▶ The task: The answer must repeat every record exactly, with no pictures in it.

▶ Excerpted records:
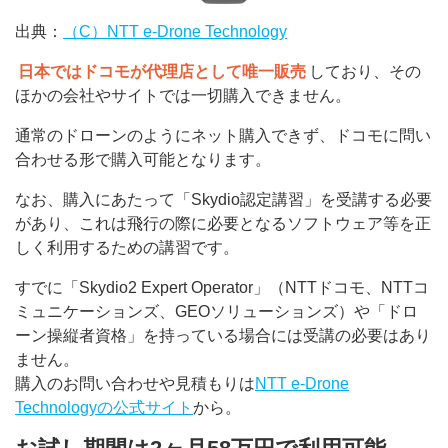
出典：
（C）NTT e-Drone Technology
日本ではドコモが代理店として唯一販売
しており、その
ほかの会社やサイトでは一切購入できません。
通常のドローンのようにネット購入できず、ドコモに問い
合わせる形で購入可能となります。
なお、購入にあたって「Skydio認定講習」を受講する必要
があり、これは飛行の際に必要となるソフトウェア等を正
しく利用するための講習です。
すでに「Skydio2 Expert Operator」（NTTドコモ、NTTコ
ミュニケーションズ、GEOソリューションズ）や「ドロ
ーン操縦者資格」を持っている場合には受講の必要はあり
ません。
購入のお問い合わせや見積もりは
NTT e-Drone
Technologyの公式サイト
から。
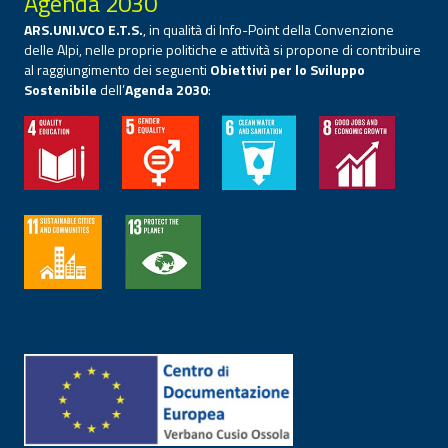
Agenda 2030
ARS.UNI.VCO E.T.S.
, in qualità di Info-Point della Convenzione
delle Alpi, nelle proprie politiche e attività si propone di contribuire
al raggiungimento dei seguenti
Obiettivi per lo Sviluppo
Sostenibile
dell’
Agenda 2030
:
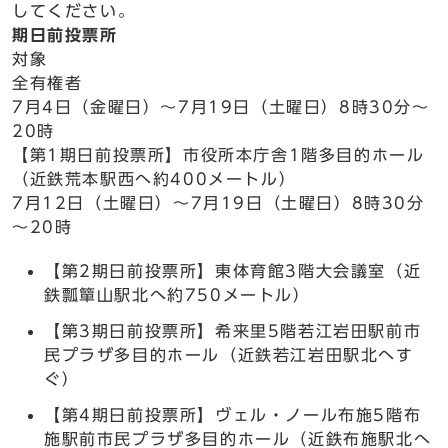
してください。
期日前投票所
対象
全有権者
7月4日（金曜日）～7月19日（土曜日）8時30分～
20時
【第1期日前投票所】市役所本庁舎1階多目的ホール
（近鉄荒本駅西へ約400メートル）
7月12日（土曜日）～7月19日（土曜日）8時30分
～20時
【第2期日前投票所】東体育館3階大会議室（近
鉄瓢簞山駅北へ約750メートル）
【第3期日前投票所】希来里5階若江岩田駅前市
民プラザ多目的ホール（近鉄若江岩田駅北へす
ぐ）
【第4期日前投票所】ヴェル・ノール布施5階布
施駅前市民プラザ多目的ホール（近鉄布施駅北へ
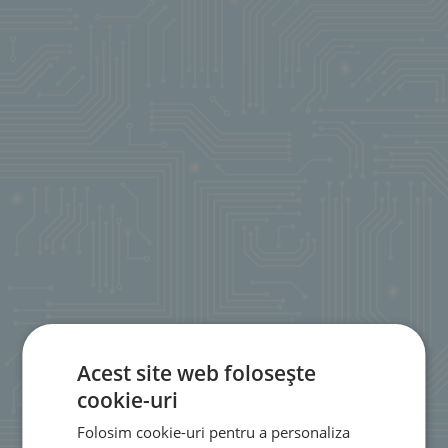
Acest site web folosește
cookie-uri
Folosim cookie-uri pentru a personaliza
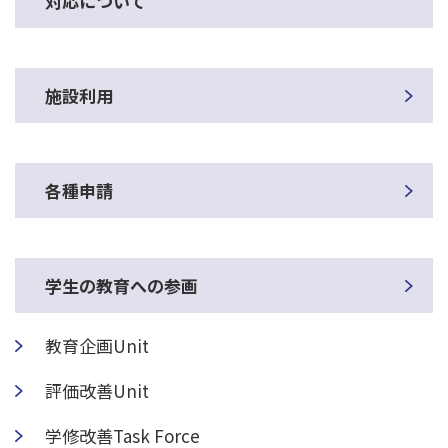
対応について
施設利用
各種申請
学生の教育への参画
教育企画Unit
評価改善Unit
学修改善Task Force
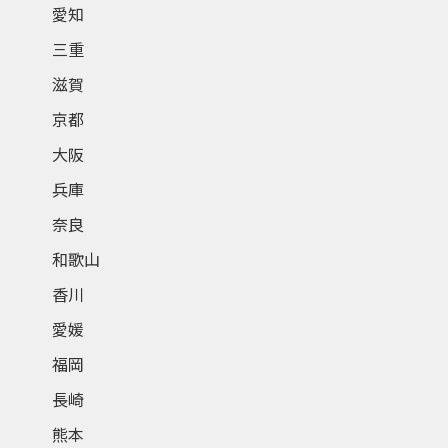
愛知
三重
滋賀
京都
大阪
兵庫
奈良
和歌山
香川
愛媛
福岡
長崎
熊本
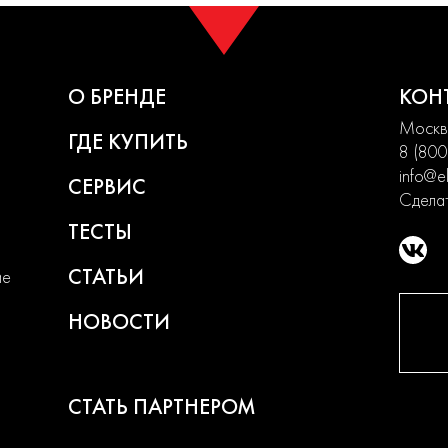
О БРЕНДЕ
КОН
Москва
ГДЕ КУПИТЬ
8 (800
info@el
СЕРВИС
Сделат
ТЕСТЫ
СТАТЬИ
ие
НОВОСТИ
СТАТЬ ПАРТНЕРОМ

▶ Finished task:
出典：
（C）NTT e-Drone Technology
日本ではドコモが代理店として唯一販売
しており、その
ほかの会社やサイトでは一切購入できません。
通常のドローンのようにネット購入できず、ドコモに問い
合わせる形で購入可能となります。
なお、購入にあたって「Skydio認定講習」を受講する必要
があり、これは飛行の際に必要となるソフトウェア等を正
しく利用するための講習です。
すでに「Skydio2 Expert Operator」（NTTドコモ、NTTコ
ミュニケーションズ、GEOソリューションズ）や「ドロ
ーン操縦者資格」を持っている場合には受講の必要はあり
ません。
購入のお問い合わせや見積もりは
NTT e-Drone
Technologyの公式サイト
から。
Agenda 2030
ARS.UNI.VCO E.T.S.
, in qualità di Info-Point della Convenzione
delle Alpi, nelle proprie politiche e attività si propone di contribuire
al raggiungimento dei seguenti
Obiettivi per lo Sviluppo
Sostenibile
dell’
Agenda 2030
:
してください。
期日前投票所
対象
全有権者
7月4日（金曜日）～7月19日（土曜日）8時30分～
20時
【第1期日前投票所】市役所本庁舎1階多目的ホール
（近鉄荒本駅西へ約400メートル）
7月12日（土曜日）～7月19日（土曜日）8時30分
～20時
【第2期日前投票所】東体育館3階大会議室（近
鉄瓢簞山駅北へ約750メートル）
【第3期日前投票所】希来里5階若江岩田駅前市
民プラザ多目的ホール（近鉄若江岩田駅北へす
ぐ）
【第4期日前投票所】ヴェル・ノール布施5階布
施駅前市民プラザ多目的ホール（近鉄布施駅北へ
Acest site web folosește
cookie-uri
Folosim cookie-uri pentru a personaliza
対応について
施設利用
各種申請
学生の教育への参画
教育企画Unit
評価改善Unit
学修改善Task Force
愛知
三重
滋賀
京都
大阪
兵庫
奈良
和歌山
香川
愛媛
福岡
長崎
熊本
О БРЕНДЕ
КОН
Москва
ГДЕ КУПИТЬ
8 (800
info@el
СЕРВИС
Сделат
ТЕСТЫ
СТАТЬИ
ие
НОВОСТИ
СТАТЬ ПАРТНЕРОМ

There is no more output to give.